— Try it —
Number of lines with "службы" in the listing: report it, and nothing else.

*** Dataset records Section Begins ***

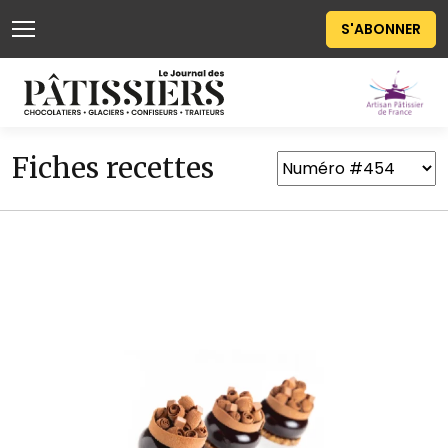
S'ABONNER
Fiches recettes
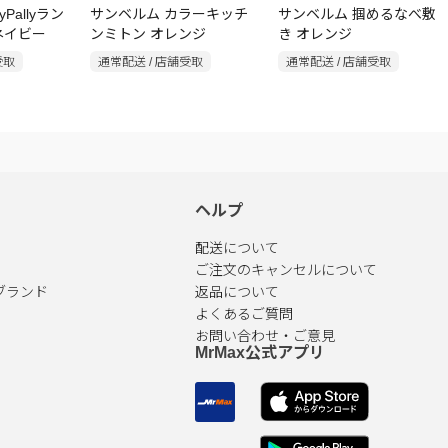
yPallyラン
サンベルム カラーキッチ
サンベルム 掴めるなべ敷
ネイビー
ンミトン オレンジ
き オレンジ
受取
通常配送 / 店舗受取
通常配送 / 店舗受取
ヘルプ
配送について
ご注文のキャンセルについて
ブランド
返品について
よくあるご質問
お問い合わせ・ご意見
MrMax公式アプリ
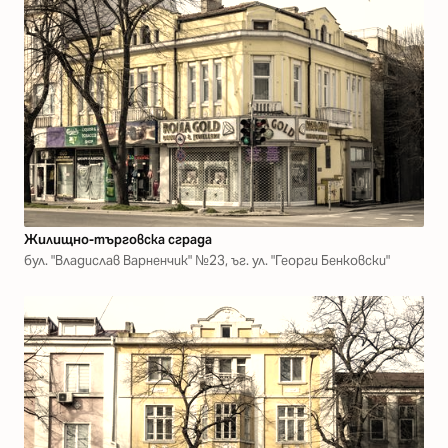
Жилищно-търговска сграда
бул. "Владислав Варненчик" №23, ъг. ул. "Георги Бенковски"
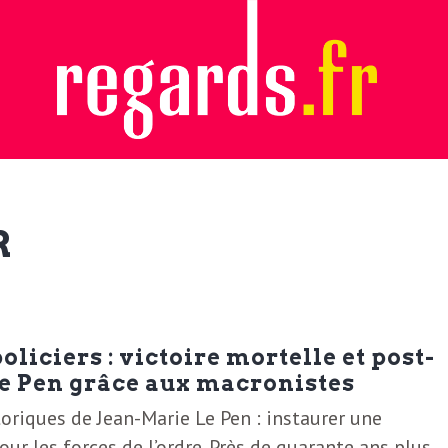
R
oliciers : victoire mortelle et post-
e Pen grâce aux macronistes
toriques de Jean-Marie Le Pen : instaurer une
r les forces de l’ordre. Près de quarante ans plus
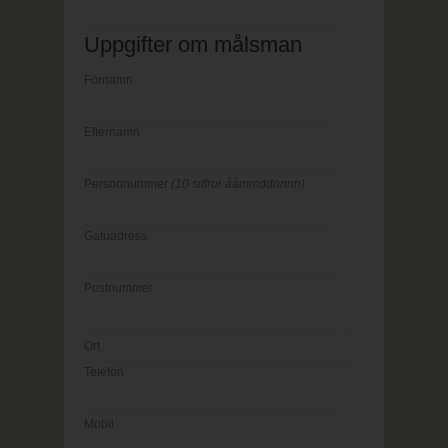
Uppgifter om målsman
Förnamn
Efternamn
Personnummer
(10 siffror ååmmddnnnn)
Gatuadress
Postnummer
Ort
Telefon
Mobil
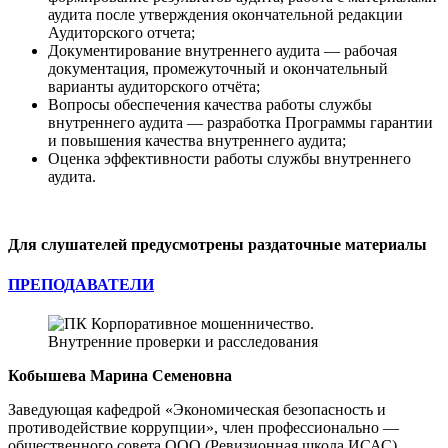
аудита после утверждения окончательной редакции
Аудиторского отчета;
Документирование внутреннего аудита — рабочая
документация, промежуточный и окончательный
варианты аудиторского отчёта;
Вопросы обеспечения качества работы службы
внутреннего аудита — разработка Программы гарантии
и повышения качества внутреннего аудита;
Оценка эффективности работы службы внутреннего
аудита.
Для слушателей предусмотрены раздаточные материалы
ПРЕПОДАВАТЕЛИ
Кобышева Марина Семеновна
Заведующая кафедрой «Экономическая безопасность и
противодействие коррупции», член профессионально —
общественного совета ООО (Ревизионная школа ИСАС)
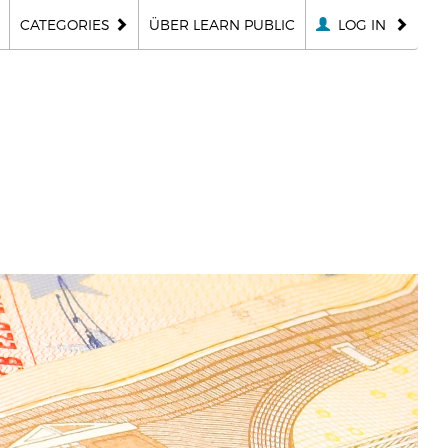
CATEGORIES
ÜBER LEARN PUBLIC
LOG IN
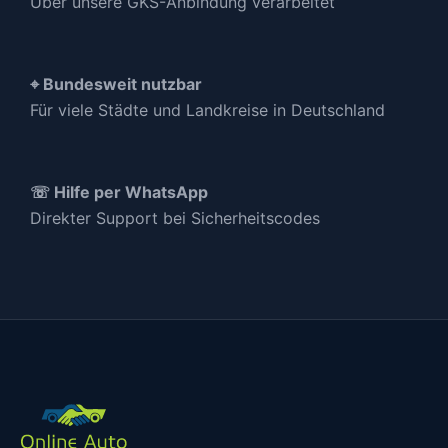
Über unsere GKS-Anbindung verarbeitet
⌖ Bundesweit nutzbar
Für viele Städte und Landkreise in Deutschland
☏ Hilfe per WhatsApp
Direkter Support bei Sicherheitscodes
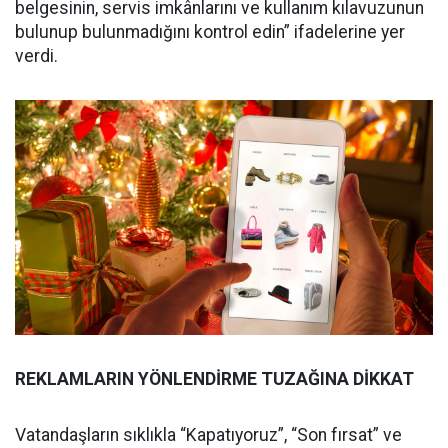
belgesinin, servis imkânlarını ve kullanım kılavuzunun
bulunup bulunmadığını kontrol edin” ifadelerine yer
verdi.
REKLAMLARIN YÖNLENDİRME TUZAĞINA DİKKAT
Vatandaşların sıklıkla “Kapatıyoruz”, “Son fırsat” ve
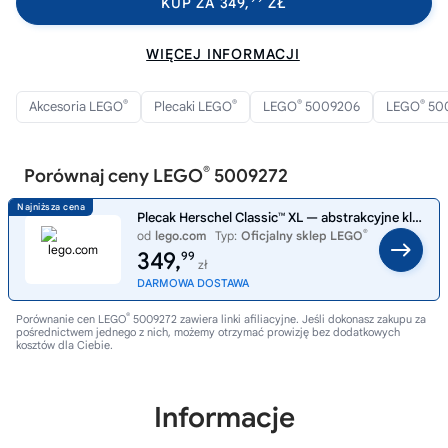
KUP ZA 349,
ZŁ
WIĘCEJ INFORMACJI
®
®
®
®
Akcesoria LEGO
Plecaki LEGO
LEGO
5009206
LEGO
50
®
Porównaj ceny LEGO
5009272
Plecak Herschel Classic™ XL — abstrakcyjne klocki 5009272
®
od
lego.com
Typ:
Oficjalny sklep LEGO
349,
99
zł
DARMOWA DOSTAWA
®
Porównanie cen LEGO
5009272 zawiera linki afiliacyjne. Jeśli dokonasz zakupu za
pośrednictwem jednego z nich, możemy otrzymać prowizję bez dodatkowych
kosztów dla Ciebie.
Informacje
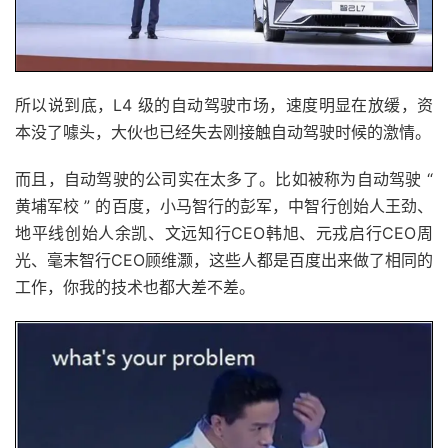
所以说到底，L4 级的自动驾驶市场，速度明显在放缓，资
本没了噱头，大伙也已经失去刚接触自动驾驶时候的激情。
而且，自动驾驶的公司实在太多了。比如被称为自动驾驶 “
黄埔军校 ” 的百度，小马智行的彭军，中智行创始人王劲、
地平线创始人余凯、文远知行CEO韩旭、元戎启行CEO周
光、毫末智行CEO顾维灏，这些人都是百度出来做了相同的
工作，你我的技术也都大差不差。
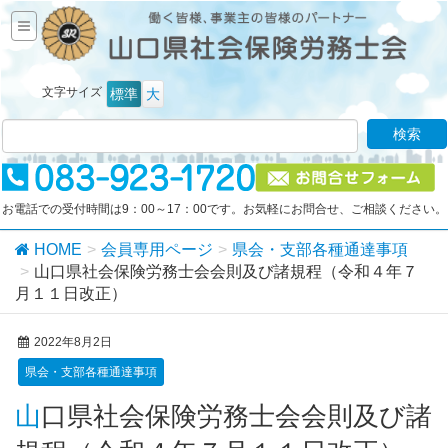
文字サイズ
標準
大
お電話での受付時間は9：00～17：00です。お気軽にお問合せ、ご相談ください。
HOME
会員専用ページ
県会・支部各種通達事項
山口県社会保険労務士会会則及び諸規程（令和４年７
月１１日改正）
2022年8月2日
県会・支部各種通達事項
山口県社会保険労務士会会則及び諸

*** Dataset records Section Ends ***

— Result —
2